A Q&A with February GSFF author Sharon Emmerichs

A Q&A with February GSFF author Sharon Emmerichs

1. What was the inspiration behind Shield Maiden?

I'm a professor of medieval and early modern literature, and I teach Beowulf all the time. The book was inspired by some questions that the original poem leaves unanswered. The text tells us that a nameless slave discovered a cave full of treasure and stole a goblet. He'd been exiled from his master's house and thought the goblet might convince the lord to take him back. Unfortunately, the treasure belonged to a sleeping dragon, who woke up and was mightily angry at the theft of its goblet, and so caused some havoc before Beowulf finally brought it down.

I always wondered who this slave was, what he'd done to get exiled from his master's house, and why he stole the goblet specifically. And, since the poem did not answer any of these questions, I wrote the story myself!


2. Folklore and mythology retellings tend to focus on someone that already exists in the story. What prompted you to create a new character in Fryda as Beowulf's niece?

Well, I decided to make her the reason Theow was exiled. "Getting a little too frisky with the lord's daughter" seemed a good motivation behind the conflict between the slave and his master. What I didn't know when I first created her was that she was going to completely take over the story until I finally realized I had to rewrite the book with her as my main character. I got so completely caught up in her story that it shifted the entire focus of the book!

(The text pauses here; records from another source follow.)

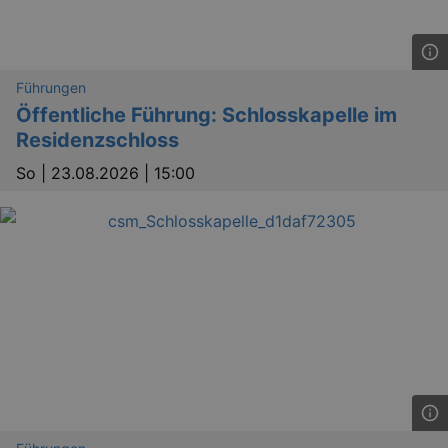
Führungen
Lä
Öffentliche Führung: Schlosskapelle im
Name
Provider / Domain
Residenzschloss
kulturkalender_dresden_session
www.kulturkalender-
2 h
dresden.de
So |
23.08.2026 | 15:00
_ga
2 
Google LLC
.kulturkalender-
dresden.de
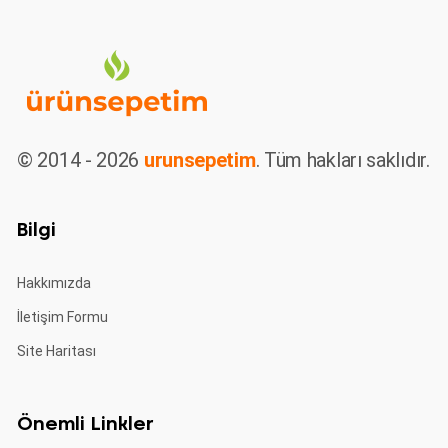
© 2014 - 2026
urunsepetim
. Tüm hakları saklıdır.
Bilgi
Hakkımızda
İletişim Formu
Site Haritası
Önemli Linkler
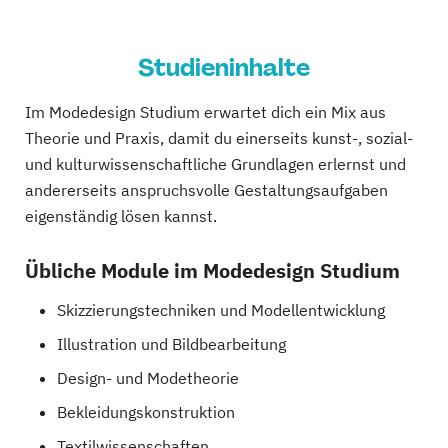
Studieninhalte
Im Modedesign Studium erwartet dich ein Mix aus
Theorie und Praxis, damit du einerseits kunst-, sozial-
und kulturwissenschaftliche Grundlagen erlernst und
andererseits anspruchsvolle Gestaltungsaufgaben
eigenständig lösen kannst.
Übliche Module im Modedesign Studium
Skizzierungstechniken und Modellentwicklung
Illustration und Bildbearbeitung
Design- und Modetheorie
Bekleidungskonstruktion
Textilwissenschaften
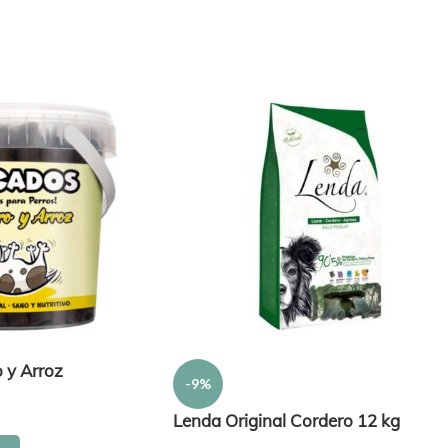
 y Arroz
-9%
Lenda Original Cordero 12 kg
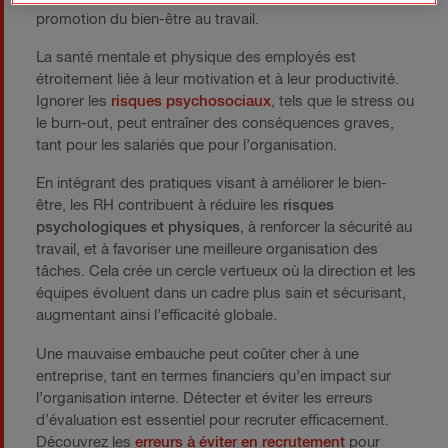
promotion du bien-être au travail.
La santé mentale et physique des employés est
étroitement liée à leur motivation et à leur productivité.
Ignorer les
risques psychosociaux
, tels que le stress ou
le burn-out, peut entraîner des conséquences graves,
tant pour les salariés que pour l’organisation.
En intégrant des pratiques visant à améliorer le bien-
être, les RH contribuent à réduire les
risques
psychologiques et physiques
, à renforcer la sécurité au
travail, et à favoriser une meilleure organisation des
tâches. Cela crée un cercle vertueux où la direction et les
équipes évoluent dans un cadre plus sain et sécurisant,
augmentant ainsi l’efficacité globale.
Une mauvaise embauche peut coûter cher à une
entreprise, tant en termes financiers qu’en impact sur
l’organisation interne. Détecter et éviter les erreurs
d’évaluation est essentiel pour recruter efficacement.
Découvrez les
erreurs à éviter en recrutement
pour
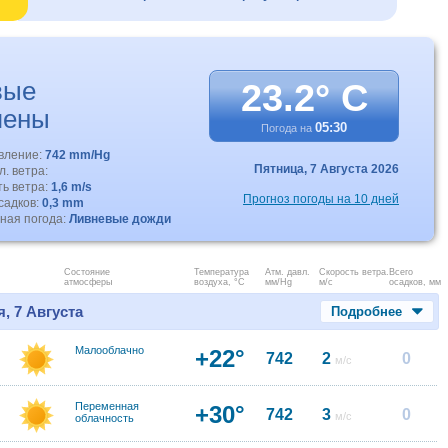
вые
23.2° C
пены
05:30
Погода на
авление:
742 mm/Hg
Пятница,
7 Августа 2026
. ветра:
ть ветра:
1,6 m/s
Прогноз погоды на 10 дней
садков:
0,3 mm
ная погода:
Ливневые дожди
Состояние
Температура
Атм. давл.
Скорость ветра.
Всего
атмосферы
воздуха, °C
мм/Hg
м/с
осадков, мм
, 7 Августа
Подробнее
Малооблачно
+22°
742
2
0
м/с
Переменная
+30°
742
3
0
м/с
облачность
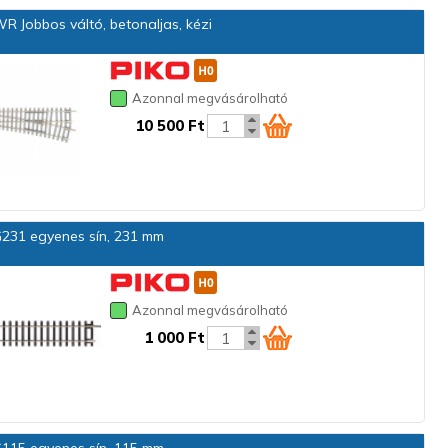
 Jobbos váltó, betonaljas, kézi
Azonnal megvásárolható
10 500 Ft
231 egyenes sín, 231 mm
Azonnal megvásárolható
1 000 Ft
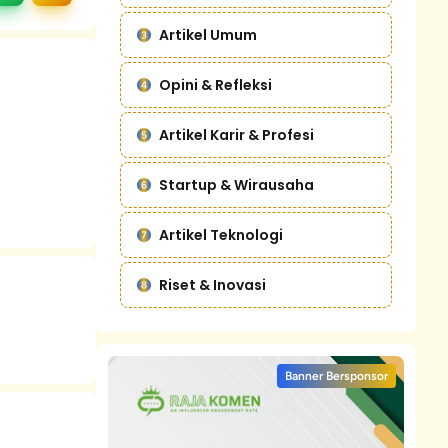
Artikel Umum
Opini & Refleksi
Artikel Karir & Profesi
Startup & Wirausaha
Artikel Teknologi
Riset & Inovasi
Banner Bersponsor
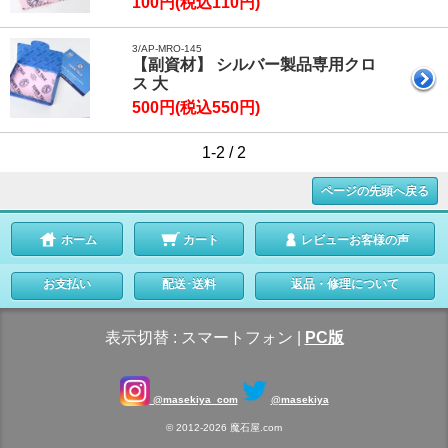
100円(税込110円)
3/AP-MRO-145
【副資材】 シルバー製品専用クロ
ス 大
500円(税込550円)
1-2 / 2
ページの先頭へ戻る
ホーム
カート
レビューお客様の声
お支払い
配送･送料
返品・修理について
表示切替 :
スマートフォン
|
PC版
@masekiya_com
@masekiya
© 2012-2026 魔石屋.com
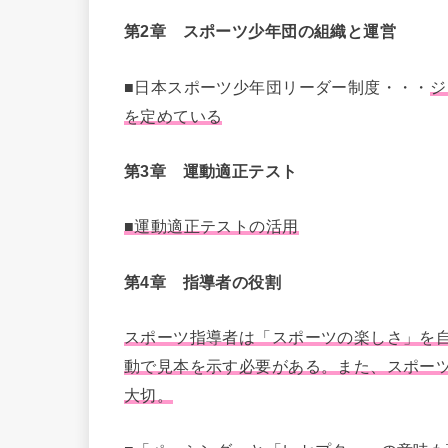
第2章 スポーツ少年団の組織と運営
■日本スポーツ少年団リーダー制度・・・
ジ
を定めている
第3章 運動適正テスト
■運動適正テストの活用
第4章 指導者の役割
スポーツ指導者は「スポーツの楽しさ」を
動で見本を示す必要がある。また、スポー
大切。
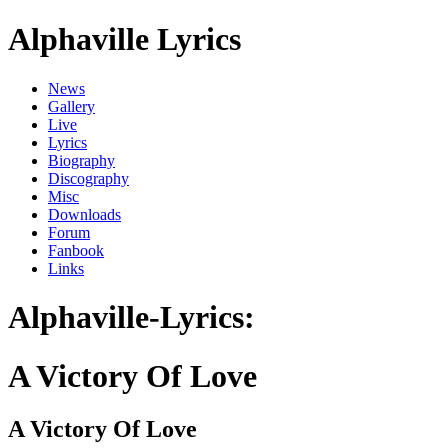
Alphaville Lyrics
News
Gallery
Live
Lyrics
Biography
Discography
Misc
Downloads
Forum
Fanbook
Links
Alphaville-Lyrics:
A Victory Of Love
A Victory Of Love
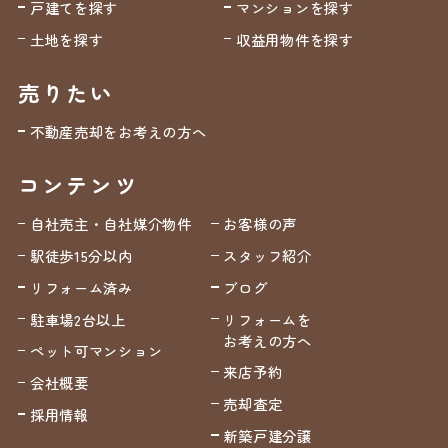
戸建てを探す
マンションを探す
土地を探す
収益用物件を探す
売りたい
不動産売却をお考えの方へ
コンテンツ
自社売主・自社媒介物件
お客様の声
駅徒歩15分以内
スタッフ紹介
リフォーム済み
ブログ
駐車場2台以上
リフォームを
お考えの方へ
ペット可マンション
来店予約
会社概要
売却査定
採用情報
新築戸建分譲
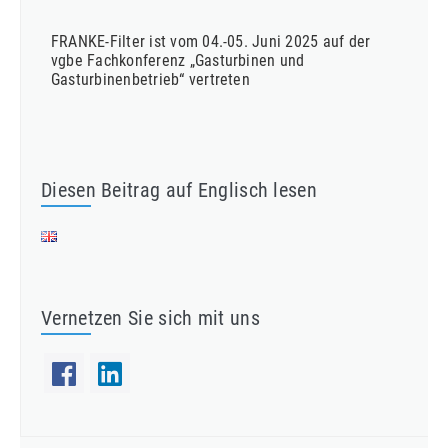
FRANKE-Filter ist vom 04.-05. Juni 2025 auf der
vgbe Fachkonferenz „Gasturbinen und
Gasturbinenbetrieb“ vertreten
Diesen Beitrag auf Englisch lesen
Vernetzen Sie sich mit uns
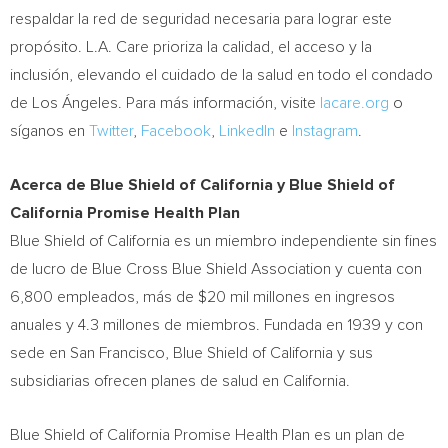
respaldar la red de seguridad necesaria para lograr este
propósito. L.A. Care prioriza la calidad, el acceso y la
inclusión, elevando el cuidado de la salud en todo el condado
de Los Ángeles. Para más información, visite
lacare.org
o
síganos en
Twitter
,
Facebook
,
LinkedIn
e
Instagram
.
Acerca de Blue Shield of
California
y Blue Shield of
California Promise Health Plan
Blue Shield of
California
es un miembro independiente sin fines
de lucro de Blue Cross Blue Shield Association y cuenta con
6,800 empleados, más de
$20 mil
millones en ingresos
anuales y 4.3 millones de miembros. Fundada en 1939 y con
sede en
San Francisco
, Blue Shield of
California
y sus
subsidiarias ofrecen planes de salud en
California
.
Blue Shield of California Promise Health Plan es un plan de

3. From the start, we are told about Fryda's injury that led to her disability. Was keeping true to that while her own power grew something that you were conscious of while writing the book?

This was one of the most challenging parts of writing this book. I needed to represent the difficulties her disability brings to her daily life while also demonstrating how she can overcome things like shame, embarrassment, stigma, and physical limitations, and that balancing act took a lot of writing, rewriting, and even more rewriting. I was extremely conscious of how to faithfully represent the experience of living with a disability while giving her an avenue to overcome it. It took a lot of work!

4. Fryda has some amazing allies in Hild, Theow and Bryce with their own unique history. Did any of these characters change significantly in the process of writing?

Hild was always there because I needed to portray the diversity of early medieval communities. Unfortunately, white supremacists have tried to co-opt the early medieval period in England and Scandinavia and argue that they were exclusively white spaces...which is not even remotely true! It was important to me to show that. However, Bryce, like Fryda, grew from a very minor, ancillary character into one of the emotional driving forces of the novel. I didn't plan for that to happen, but...I fell in love with him. So he changed from a character who showed up maybe twice to one of the pillars that held up Fryda and Theow, and I gave him a tragic, twisty story of his own.

5. The dragon lurks in the background of this book for most of it. What are some of your favourite books featuring dragons?

I was always a big fan of Anne McKaffrey's The Dragonriders of Pern novels--I grew up on those and I think they were a deep influence on me from a very young age. Tolkien, of course...I adored Smaug. When I was very small, my mother used to read me a book called Everyone Knows what a Dragon Looks Like by Jay Williams and illustrated by Mercer Mayer, and that captured my imagination and never let go. I adored Robin McKinley's The Hero and the Crown, and Jaspar Fforde's The Last Dragonslayer series. And then, of course, the critically acclaimed Dragons Love Tacos book!